This week I flew to North Bloomfield, Ohio to visit my grandparents. Haven’t seen my grandmother in 13 years, my Pa flew down last year for my mothers birthday. It was truly an amazing feeling seeing her. Her health isn’t the greatest; I wanted to do nothing more but cater to this beautiful woman. My heart broke just seeing her struggle. We were going through pictures, and she just kept saying if you want them take them. Of course, I want them, but it crushed me because I was looking at a woman who was ready for the end. She has accepted the fact that she will not be here much longer and it hurt more than I expected.

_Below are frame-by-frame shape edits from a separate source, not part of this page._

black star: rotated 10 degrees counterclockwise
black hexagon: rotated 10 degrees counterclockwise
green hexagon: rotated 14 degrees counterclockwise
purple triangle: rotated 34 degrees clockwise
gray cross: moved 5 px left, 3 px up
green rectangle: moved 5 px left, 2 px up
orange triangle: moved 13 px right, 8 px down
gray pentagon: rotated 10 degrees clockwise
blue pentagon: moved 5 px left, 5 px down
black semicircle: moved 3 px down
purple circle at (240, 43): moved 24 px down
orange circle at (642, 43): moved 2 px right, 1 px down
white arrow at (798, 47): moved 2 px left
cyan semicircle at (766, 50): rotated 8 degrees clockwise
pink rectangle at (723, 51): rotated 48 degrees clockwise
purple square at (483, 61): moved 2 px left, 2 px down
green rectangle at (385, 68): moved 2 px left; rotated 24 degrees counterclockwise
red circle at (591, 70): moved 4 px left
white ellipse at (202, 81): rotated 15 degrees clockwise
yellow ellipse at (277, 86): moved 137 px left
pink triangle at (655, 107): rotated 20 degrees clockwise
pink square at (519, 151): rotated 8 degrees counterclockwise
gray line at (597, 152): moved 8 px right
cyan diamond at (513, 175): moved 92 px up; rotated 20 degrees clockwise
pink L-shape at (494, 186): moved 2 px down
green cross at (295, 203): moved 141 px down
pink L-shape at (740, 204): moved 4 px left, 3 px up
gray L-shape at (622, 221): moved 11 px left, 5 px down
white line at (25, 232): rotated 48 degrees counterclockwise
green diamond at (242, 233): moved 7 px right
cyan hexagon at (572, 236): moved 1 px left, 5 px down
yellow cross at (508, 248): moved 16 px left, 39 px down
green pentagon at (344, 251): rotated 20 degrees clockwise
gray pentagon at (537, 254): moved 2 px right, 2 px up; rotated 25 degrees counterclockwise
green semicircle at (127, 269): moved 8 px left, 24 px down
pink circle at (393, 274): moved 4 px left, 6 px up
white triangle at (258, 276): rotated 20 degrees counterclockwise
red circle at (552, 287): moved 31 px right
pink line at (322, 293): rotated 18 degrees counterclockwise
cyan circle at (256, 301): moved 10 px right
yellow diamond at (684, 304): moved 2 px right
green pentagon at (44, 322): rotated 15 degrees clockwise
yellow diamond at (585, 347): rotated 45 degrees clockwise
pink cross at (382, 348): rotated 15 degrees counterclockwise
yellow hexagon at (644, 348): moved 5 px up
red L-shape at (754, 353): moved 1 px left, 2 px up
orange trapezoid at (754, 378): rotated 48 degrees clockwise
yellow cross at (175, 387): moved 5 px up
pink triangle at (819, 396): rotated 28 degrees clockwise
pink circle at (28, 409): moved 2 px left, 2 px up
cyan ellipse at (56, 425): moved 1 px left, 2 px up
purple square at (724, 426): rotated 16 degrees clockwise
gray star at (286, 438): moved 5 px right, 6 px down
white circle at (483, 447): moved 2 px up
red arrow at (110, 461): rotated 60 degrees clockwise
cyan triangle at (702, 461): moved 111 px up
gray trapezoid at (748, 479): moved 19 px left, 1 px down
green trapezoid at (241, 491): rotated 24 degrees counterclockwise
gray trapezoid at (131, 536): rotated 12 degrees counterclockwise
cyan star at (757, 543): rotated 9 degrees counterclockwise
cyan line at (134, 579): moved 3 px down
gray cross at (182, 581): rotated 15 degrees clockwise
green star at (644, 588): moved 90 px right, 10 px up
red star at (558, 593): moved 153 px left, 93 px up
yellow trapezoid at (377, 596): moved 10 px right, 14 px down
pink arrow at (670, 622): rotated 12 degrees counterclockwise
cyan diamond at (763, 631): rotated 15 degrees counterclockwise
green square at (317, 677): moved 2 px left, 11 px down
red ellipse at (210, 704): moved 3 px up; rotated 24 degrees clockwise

As the week went on, she kept giving me family air looms, and I felt blessed but broken at the same time. I am not ready but I know she is hurting and she is ready. I so badly wanted to tell her don’t give up, just keep going! Last night, which was our last night there, she asked me to get her jewelry. We started to go through all of her jewelry, and I kept asking the history of them all. I loved all the stories behind them. She gives me a ring and says I want you to have this.
It was hard taking it; I can’t even really express the feeling. I felt honored my grandmother gave it to me, but I wasn’t ready to take it. Deep down it is because I felt like she was letting go. Age is scary and seeing my grandparents grow old has been hard. It is not easy, but it is part of life.
It gave me a whole new look into life. I pray my children hold on to that ring and their children do the same. The story behind that ring means so much to me. Hopefully one day it impacts others as it did me.